Town moved to The SBS Stadium which was opened by Sir Bobby Charlton in 2002 after selling their previous home at The Riddings Park for housing. It boasts a well-appointed main stand with physio room and club offices, and two 'full-sized' floodlit football pitches (one grass, one artificial). In 2004 it hosted an international match between the England learning difficulties football team and their German counterparts. On 3 August 2008 it also hosted a Legends Match between Manchester United and Liverpool.

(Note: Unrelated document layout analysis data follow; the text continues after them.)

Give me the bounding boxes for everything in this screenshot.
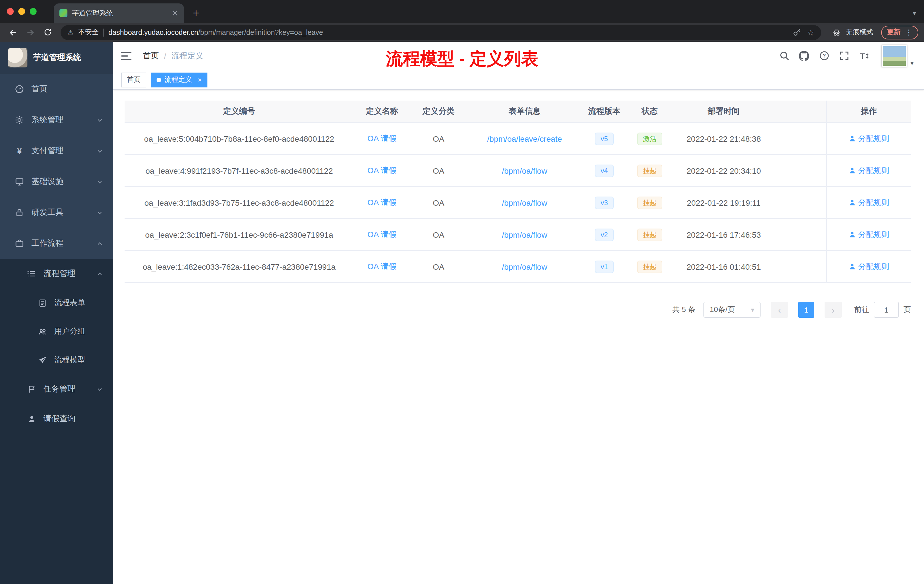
prev-page-button[interactable]: ‹ <box>771 302 788 318</box>
sidebar-item-label: 研发工具 <box>31 208 63 218</box>
tag-home[interactable]: 首页 <box>121 72 146 87</box>
chevron-down-icon <box>97 386 103 392</box>
sidebar-logo[interactable]: 芋道管理系统 <box>0 42 113 74</box>
screen: 芋道管理系统 ✕ ＋ ▾ ⚠ 不安全 dashboard.yudao.iocod… <box>0 0 924 584</box>
lock-icon <box>14 208 25 217</box>
password-key-icon[interactable] <box>793 28 802 36</box>
sidebar-item-label: 流程表单 <box>54 298 85 308</box>
menu-fold-icon[interactable] <box>121 52 134 60</box>
user-avatar-menu[interactable]: ▼ <box>882 45 915 66</box>
sidebar-item-label: 基础设施 <box>31 177 63 187</box>
row-filler <box>774 219 826 250</box>
status-badge: 挂起 <box>637 260 662 273</box>
sidebar-item-workflow[interactable]: 工作流程 <box>0 228 113 259</box>
browser-menu-icon[interactable]: ⋮ <box>905 28 912 36</box>
reload-icon[interactable] <box>40 25 55 40</box>
column-header: 状态 <box>626 101 673 122</box>
help-icon[interactable]: ? <box>818 50 830 61</box>
person-icon <box>848 167 856 174</box>
sidebar-item-system[interactable]: 系统管理 <box>0 105 113 135</box>
avatar[interactable] <box>882 45 907 66</box>
close-window-button[interactable] <box>7 8 14 15</box>
assign-rule-button[interactable]: 分配规则 <box>848 134 889 144</box>
minimize-window-button[interactable] <box>18 8 25 15</box>
next-page-button[interactable]: › <box>825 302 842 318</box>
window-controls[interactable] <box>0 0 43 23</box>
definition-name-link[interactable]: OA 请假 <box>368 134 397 144</box>
zoom-window-button[interactable] <box>30 8 36 15</box>
deploy-time: 2022-01-22 21:48:38 <box>673 123 774 154</box>
font-size-icon[interactable]: T <box>858 50 870 61</box>
tab-search-icon[interactable]: ▾ <box>913 10 916 17</box>
definition-name-link[interactable]: OA 请假 <box>368 261 397 272</box>
document-icon <box>37 299 48 307</box>
forward-icon[interactable] <box>23 25 38 40</box>
tab-close-icon[interactable]: ✕ <box>172 9 178 17</box>
assign-rule-button[interactable]: 分配规则 <box>848 229 889 240</box>
definition-name-link[interactable]: OA 请假 <box>368 229 397 240</box>
breadcrumb-separator: / <box>164 51 166 60</box>
breadcrumb-home[interactable]: 首页 <box>143 51 159 61</box>
incognito-icon <box>832 27 842 38</box>
column-header: 定义编号 <box>125 101 354 122</box>
sidebar-item-label: 用户分组 <box>54 326 85 337</box>
definition-id: oa_leave:3:1fad3d93-7b75-11ec-a3c8-acde4… <box>125 187 354 218</box>
browser-tab[interactable]: 芋道管理系统 ✕ <box>54 3 184 23</box>
assign-rule-button[interactable]: 分配规则 <box>848 261 889 272</box>
new-tab-button[interactable]: ＋ <box>191 6 201 20</box>
assign-rule-label: 分配规则 <box>858 229 889 240</box>
search-icon[interactable] <box>778 50 790 61</box>
fullscreen-icon[interactable] <box>838 50 850 61</box>
page-number-button[interactable]: 1 <box>798 302 814 318</box>
tag-close-icon[interactable]: × <box>198 76 202 84</box>
version-tag: v1 <box>595 260 614 273</box>
sidebar-item-task-management[interactable]: 任务管理 <box>0 374 113 404</box>
incognito-badge: 无痕模式 <box>832 27 873 38</box>
definition-name-link[interactable]: OA 请假 <box>368 165 397 176</box>
tag-process-definition[interactable]: 流程定义 × <box>151 72 208 87</box>
chevron-up-icon <box>97 240 103 247</box>
svg-text:?: ? <box>823 53 826 59</box>
sidebar-item-payment[interactable]: ¥ 支付管理 <box>0 135 113 166</box>
assign-rule-button[interactable]: 分配规则 <box>848 198 889 208</box>
assign-rule-button[interactable]: 分配规则 <box>848 165 889 176</box>
not-secure-label[interactable]: 不安全 <box>78 27 99 37</box>
bookmark-star-icon[interactable]: ☆ <box>807 28 814 37</box>
github-icon[interactable] <box>798 50 810 61</box>
breadcrumb: 首页 / 流程定义 <box>143 51 203 61</box>
flag-icon <box>26 385 36 393</box>
sidebar-item-home[interactable]: 首页 <box>0 74 113 105</box>
form-info-link[interactable]: /bpm/oa/leave/create <box>487 134 562 143</box>
table-body: oa_leave:5:004b710b-7b8a-11ec-8ef0-acde4… <box>125 123 911 283</box>
briefcase-icon <box>14 239 25 248</box>
update-label[interactable]: 更新 <box>887 27 901 37</box>
sidebar-item-user-group[interactable]: 用户分组 <box>0 317 113 346</box>
definition-category: OA <box>410 187 467 218</box>
form-info-link[interactable]: /bpm/oa/flow <box>502 230 548 239</box>
update-chip[interactable]: 更新 ⋮ <box>881 25 918 39</box>
site-favicon <box>59 9 68 17</box>
sidebar-item-dev-tools[interactable]: 研发工具 <box>0 197 113 228</box>
url-text[interactable]: dashboard.yudao.iocoder.cn/bpm/manager/d… <box>109 28 788 36</box>
table-row: oa_leave:2:3c1f0ef1-76b1-11ec-9c66-a2380… <box>125 219 911 251</box>
yen-icon: ¥ <box>14 146 25 155</box>
users-icon <box>37 327 48 336</box>
page-size-select[interactable]: 10条/页 ▼ <box>703 302 761 318</box>
goto-page-input[interactable] <box>874 302 899 318</box>
form-info-link[interactable]: /bpm/oa/flow <box>502 198 548 207</box>
warning-icon[interactable]: ⚠ <box>68 28 74 36</box>
sidebar-item-process-management[interactable]: 流程管理 <box>0 259 113 289</box>
assign-rule-label: 分配规则 <box>858 198 889 208</box>
version-tag: v3 <box>595 196 614 209</box>
form-info-link[interactable]: /bpm/oa/flow <box>502 262 548 271</box>
address-bar[interactable]: ⚠ 不安全 dashboard.yudao.iocoder.cn/bpm/man… <box>61 25 821 40</box>
sidebar-item-infrastructure[interactable]: 基础设施 <box>0 166 113 197</box>
divider <box>104 28 104 36</box>
sidebar-item-process-model[interactable]: 流程模型 <box>0 346 113 374</box>
form-info-link[interactable]: /bpm/oa/flow <box>502 166 548 175</box>
sidebar-item-leave-query[interactable]: 请假查询 <box>0 404 113 434</box>
back-icon[interactable] <box>6 25 21 40</box>
definition-name-link[interactable]: OA 请假 <box>368 198 397 208</box>
row-filler <box>774 251 826 282</box>
sidebar-item-process-form[interactable]: 流程表单 <box>0 289 113 317</box>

A deal to sell the ground (and lease it back to the club) to cancel out the club's considerable debts in 2011 failed. This was a major factor in the club's folding in 2012.

The stadium was eventually sold in April 2013 to a consortium fronted by local businessman Matt Davies. At the time, Davies said he planned to use it for various sports. However the following year Davies announced that "I'm intending to close the club – that's the long and short of it".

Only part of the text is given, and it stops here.